Antigen Presentation

Main article: Antigen presentation

The basis of adaptive immunity lies in the capacity of immune cells to distinguish between the body's own cells and the unwanted invaders. The host’s cells express “self” antigens that identify them as such. These antigens are different from those on the surface of bacteria ("non-self" antigens) or on the surface of virally infected host cells (“missing self”). The adaptive immune system is triggered through a process known as antigen presentation.

With the exception of some cell types, such as non-nucleated cells (including erythrocytes), all cells are capable of presenting antigen and activating the adaptive response. Some cells, however, are specially equipped to present antigen, and to prime naive T cells. Dendritic cells and B-cells (and to a lesser extent macrophages), while playing a a major role in the innate response, also act as professional antigen presenting cells (APC). These professional APCs are equipped with special immunostimulatory receptors that allow for enhanced activation of T cells.

Several different types of T cell can be activated by professional APCs, and each type of T cell is specially equipped to deal with different pathogens, whether the pathogen is bacterial, viral or a toxin. The type of T cell activated, and therefore the type of response generated, depends, in part, on the context in which the antigen was first encountered by the APC.

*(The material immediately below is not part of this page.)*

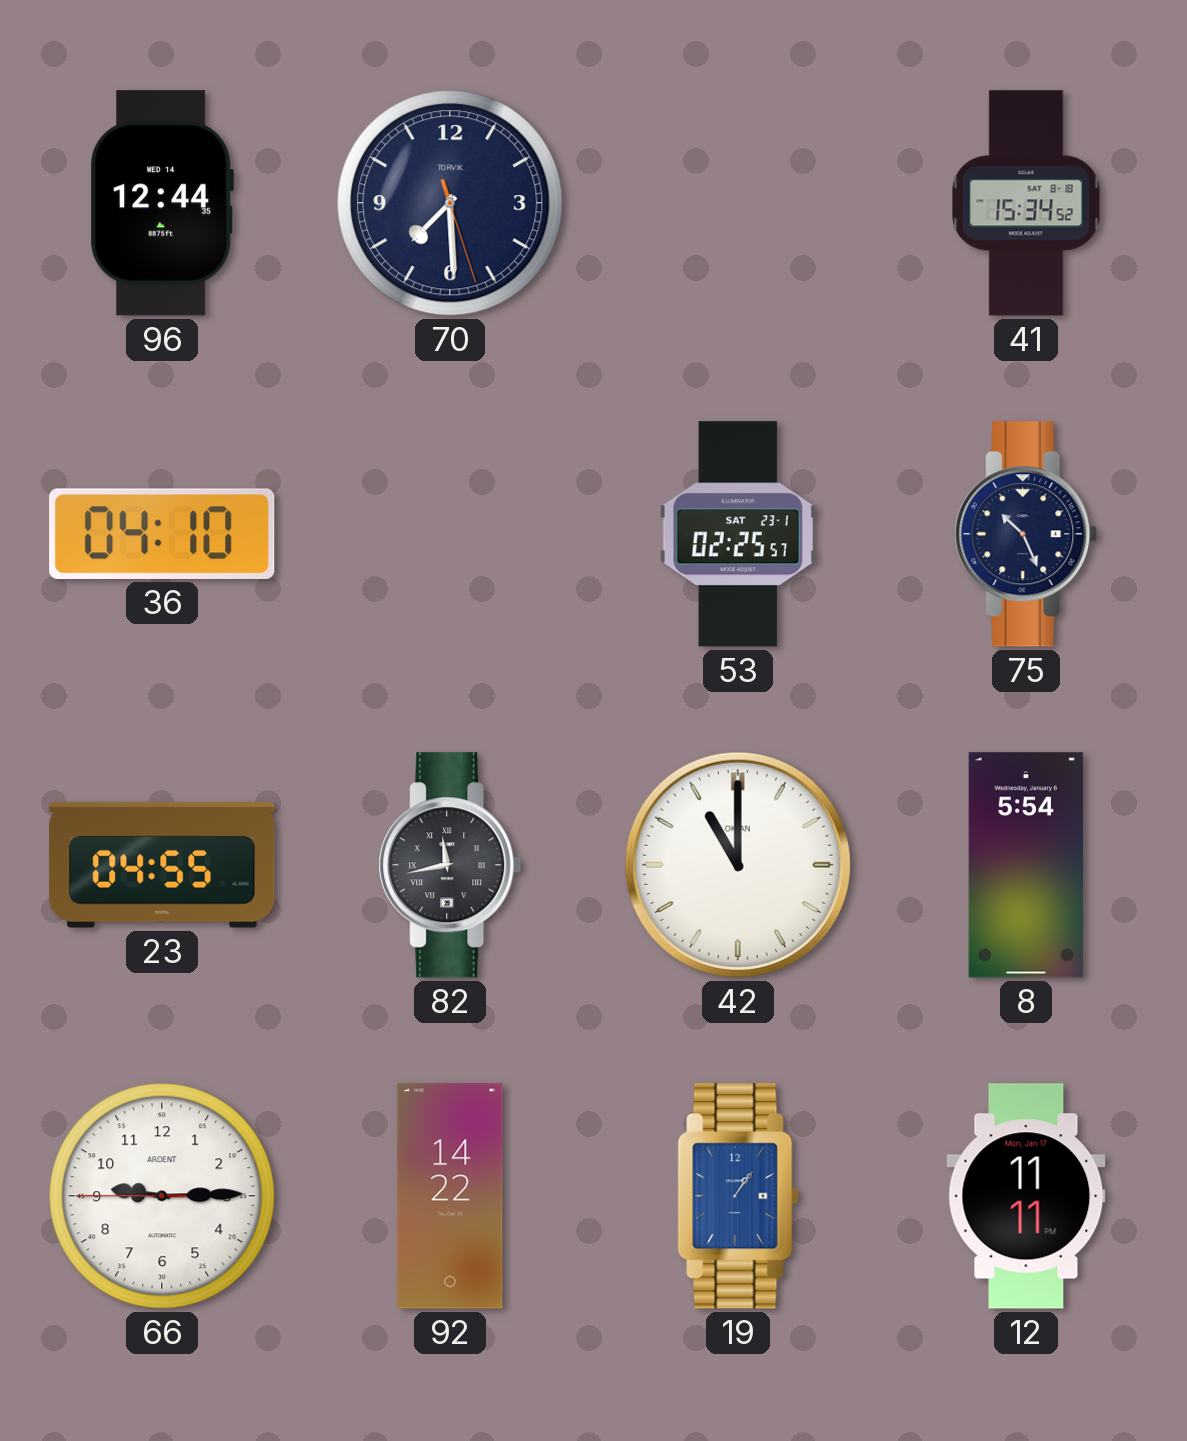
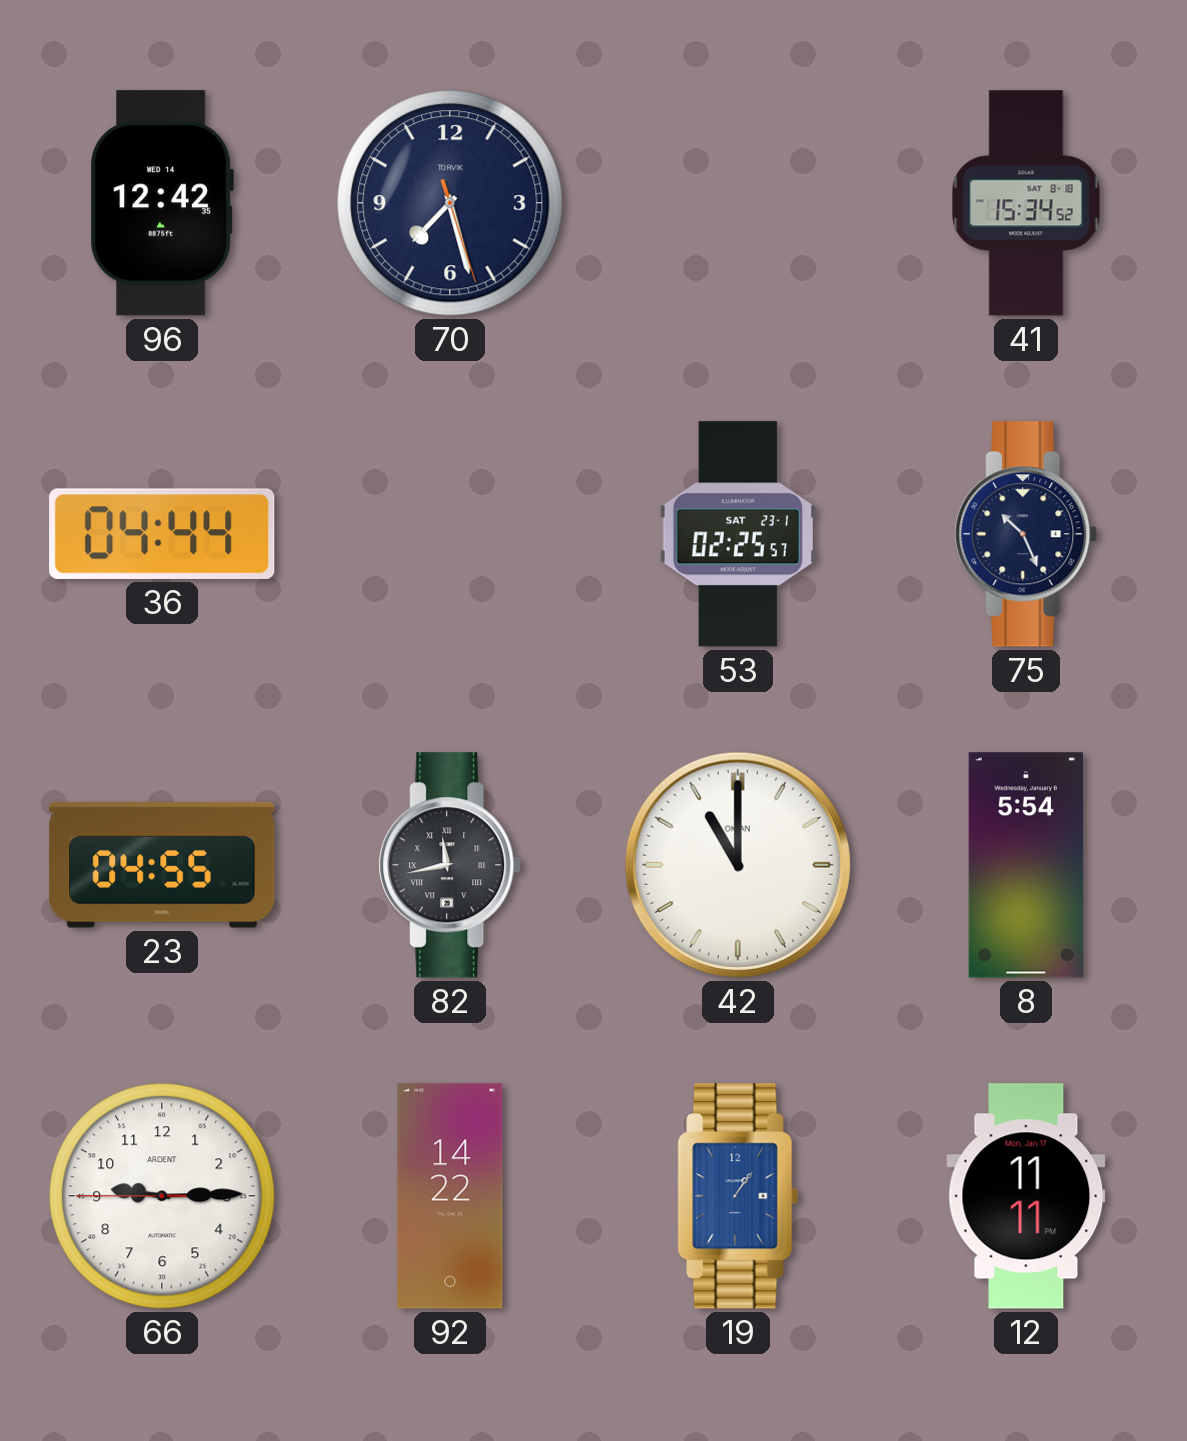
96: 12:44 -> 12:42
70: 7:29 -> 7:27
36: 04:10 -> 04:44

Antigen presentation stimulates T cells to become either "cytotoxic" CD8+ cells or "helper" CD4+ cells.

Exogenous Antigens

Dendritic cells engulf exogenous (outside the cell) pathogens, such as bacteria, parasites or toxins in the tissues and then migrate, via chemotactic signals, to the T cell enriched lymph nodes. During migration, DCs undergo a process of maturation in which they lose most of their ability to engulf other pathogens and develop an increased ability to communicate with T-cells in the lymph nodes. The DC also uses enzymes to chop the pathogen into smaller pieces. In the lymph node the DC will display these small pieces of the pathogen on its surface by coupling them to a receptor called the Major histocompatibility complex, or MHC (also known in humans as Human leukocyte antigen (HLA)). This MHC:antigen complex is then recognized by T-cells passing through the lymph node. Exogenous antigens are usually displayed on MHC Class II molecules, which interact with CD4+ helper T-cells.

Endogenous Antigens

Endogenous antigens (from inside the cell) are produced by viruses replicating within a host cell. Like the DC, the host cells use enzymes to digest virally associated proteins. The infected cell displays these small pieces of the virus, coupled to MHC, on its surface, to T-cells. Endogenous antigens are typically displayed on MHC Class I molecules, which interact with CD8+ cytotoxic T-cells. With the exception of some cell types, such as non-nucleated cells (including erythrocytes), Class I MHC is expressed by all host cells.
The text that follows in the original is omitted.